Event-triggered control for input constrained non-affine nonlinear systems based on neuro-dynamic programming☆
Introduction
In the control research field, optimal controller design which leads the system operation to be optimal in practice, has attracted considerable interests in recent years. In order to tackle optimal control problems for nonlinear systems, we often need to solve the Hamilton-Jacobi-Bellman (HJB) equation by dynamic programming (DP) [1]. Due to its strong nonlinearity and the “curse of dimensionality”, the HJB equation is difficult or impossible to solve for complex nonlinear systems. Fortunately, reinforcement learning, neuro-dynamic programming (NDP), or adaptive dynamic programming (ADP), which are viewed as synonyms, tackle the aforementioned problem by forward computation to obtain approximate solutions to optimal control problems [2], [3], [4], [5], [6], [7], [8], [9], [10], [11], [12].
Over the past decades, many NDP-based methods have been reported to solve optimal control problems for continuous-time (CT) systems [13], discrete-time (DT) systems [14], [15], [16], [17] with trajectory tracking [18], [19], [20], external disturbances and uncertainties [21], [22], [23], [24], [25], [26], fault tolerance [27], [28], and so on. As it is well known, since the controlled plants are all explicitly displayed as affine dynamical systems [29], the optimal controller can be designed directly with the control input matrix. For example, in [19], adaptive tracking control method was investigated for a class of uncertain affine systems. In [23], the author provided an online learning scheme to solve robust stabilization problems for affine systems by using policy iteration, and they further extended this approach to design a robust optimal controller for unknown affine systems [24]. For non-affine dynamical systems, a neural network (NN) was constructed to approximate the unknown non-affine systems by using input and output data [20]. Furthermore, they proposed a data-driven robust approximate optimal tracking control method. Wang et al. [29] developed a robust intelligent critic control framework for non-affine systems. However, the aforementioned approaches are developed based on time-triggered control (TTC) mechanism which always requires transmitted data at a fixed sampling period and might result in heavy computational burden.

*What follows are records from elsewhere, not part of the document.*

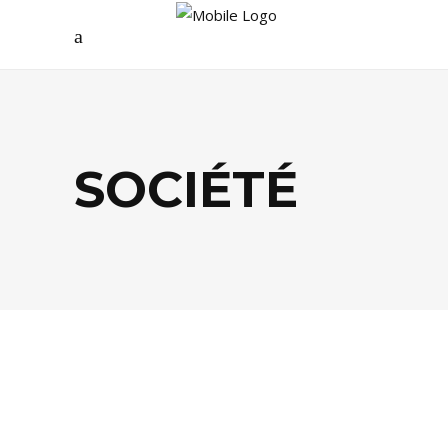
SOCIÉTÉ
SANTÉ / BIEN-ÊTRE
,
SOCIÉTÉ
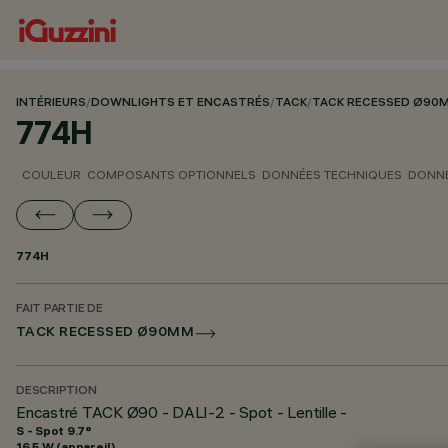
INTÉRIEURS
/
DOWNLIGHTS ET ENCASTRÉS
/
TACK
/
TACK RECESSED Ø90
774H
COULEUR
COMPOSANTS OPTIONNELS
DONNÉES TECHNIQUES
DONNÉ
774H
FAIT PARTIE DE
TACK RECESSED Ø90MM
DESCRIPTION
Encastré TACK Ø90 - DALI-2 - Spot - Lentille -
S - Spot 9.7°
16.5 W (appareil)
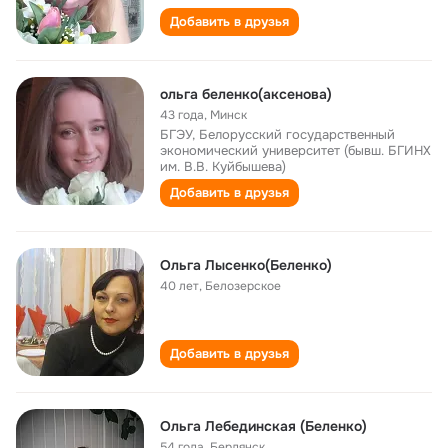
Добавить в друзья
ольга беленко(аксенова)
43 года
,
Минск
БГЭУ, Белорусский государственный
экономический университет (бывш. БГИНХ
им. В.В. Куйбышева)
Добавить в друзья
Ольга Лысенко(Беленко)
40 лет
,
Белозерское
Добавить в друзья
Ольга Лебединская (Беленко)
54 года
,
Бердянск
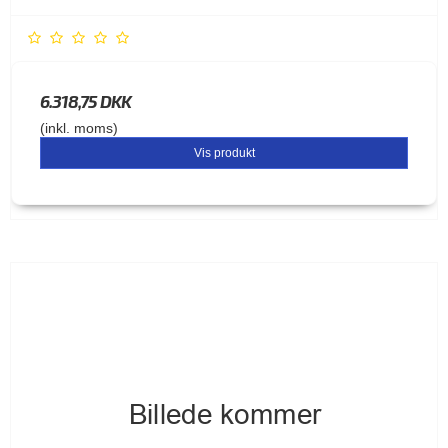
6.318,75 DKK
(inkl. moms)
Vis produkt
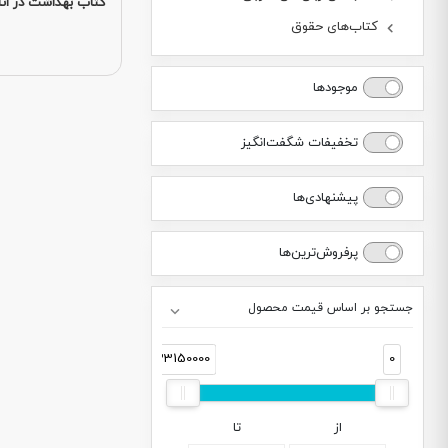
کتاب بهداشت در ات
کتاب‌های حقوق
موجودها
تخفیفات شگفت‌انگیز
پیشنهادی‌ها
پرفروش‌ترین‌ها
جستجو بر اساس قیمت محصول
33150000
0
از
تا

Compared with the fixed periodic sampling in TTC mechanism, the event-triggered control (ETC) method employs a triggering threshold to determine the time to sample states and update/execute actions. To mitigate unnecessary wastes of computational resources, the ETC has received great interest of many researchers recently in NDP- or ADP-based control fields [30], [31], [32], [33], [34], [35]. In [36], Dong et al. proposed an ETC scheme for unknown affine nonlinear DT systems. The unknown system state was estimated by a model NN, and the actor-critic framework was adopted to learn the ETC law and the value function. In [37], Wang et al. developed an ADP-based ETC method for multi-player affine DT systems. Multiple critic NNs were adopted to approximate different performance index functions, and multiple triggering conditions were presented for different controllers. For nonlinear CT systems, by introducing an NN observer, an ETC method for affine systems with unknown dynamics was developed in [38]. Wang et al. adopted ETC method to solve control problems for affine systems [39], and further extended this approach to affine systems with unknown dynamics by using mixed data [40]. In [41], Yang and He developed a robust ETC method for unknown affine systems. The robust ETC problem was transformed into an optimal ETC problem by introducing an infinite-horizon integral cost function. Under the event-triggered framework, the designed controllers in aforementioned approaches were only updated when an event occurs. Hence, the computational burden, communication cost and bandwidth are all reduced.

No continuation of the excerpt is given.